Labour Court backs 10% pay rise for construction workers
New industry wide sectoral employment order will set minimum pay rates if approved by Oireachtas
Building workers could see their wages rise by 10 per cent if the Oireachtas approves a Labour Court recommendation on pay in the industry. Photograph: Dara Mac Dónaill / The Irish Times
The court has recommended a series of new minimum pay rates for skilled and unskilled workers in construction to Tánaiste and Minister for Jobs, Frances Fitzgerald.
If the Dáil and Seanad approve the recommendation, it will result in 10 per cent pay rises for about 50,000 building workers.
The court is recommending that: general operatives with more than one year’s experience get €17.04 an hour; skilled operatives such as crane drivers, scaffolders and heavy machine operators get €18.36 an hour; and craft workers get €18.93 an hour.

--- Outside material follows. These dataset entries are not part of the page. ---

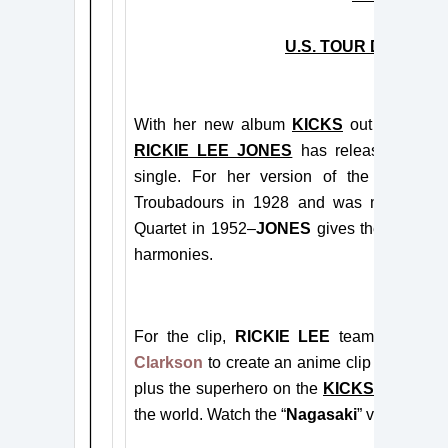
U.S. TOUR DATES 
With
her new album
KICKS
out today (
J
RICKIE LEE JONES
has released a vide
single.
For her version of the song–whi
Troubadours in 1928 and was most famo
Quartet in 1952–
JONES
gives the track a
harmonies
.
For the clip,
RICKIE LEE
teamed with aw
Clarkson
to create an anime clip with ca
plus the superhero on the
KICKS
album cov
the world. Watch the “
Nagasaki
” video
here
.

It also states that apprentices should start on one third of the full craft rate rising to 90 per cent of that in their fourth year, while new entrant general workers should get €13.77 an hour.
The recommendation is the first under a framework introduced two years ago called a sectoral employment order. This will replace the Registered Employment Agreements that governed builders’ pay until the Supreme Court struck them down as unconstitutional in 2013.
Under the new system, the minister considers the recommendation which must then get Oireachtas approval before it can be applied.
It comes against the background of a dispute with crane drivers, who want increases to €24 an hour from this month, €27 from January 1st 2018 and €30 from January 1st 2019.
The Construction Industry Federation, which applied to the Labour Court for the sectoral employment order, welcomed the recommendation but expressed disappointment at the level of pay rises involved.
Director general Tom Parlon noted that the order should bring stability and predictability to labour costs, benefitting contractors that are bidding for work.
“We are facing an unprecedented housing crisis and a major infrastructure deficit,” he said. “It’s essential that labour costs in the industry are as predictable and competitive as possible to ensure value for money in the delivery of construction activity to public and private sector clients.”
Mr Parlon added that there was an onus on Government to ensure that other costs, including electricity, insurance, regulation and tax were examined and cut where possible.
“Finally, we repeat our call for Government to increase infrastructure investment in the regions to stimulate activity and to benefit regional economies,” he said.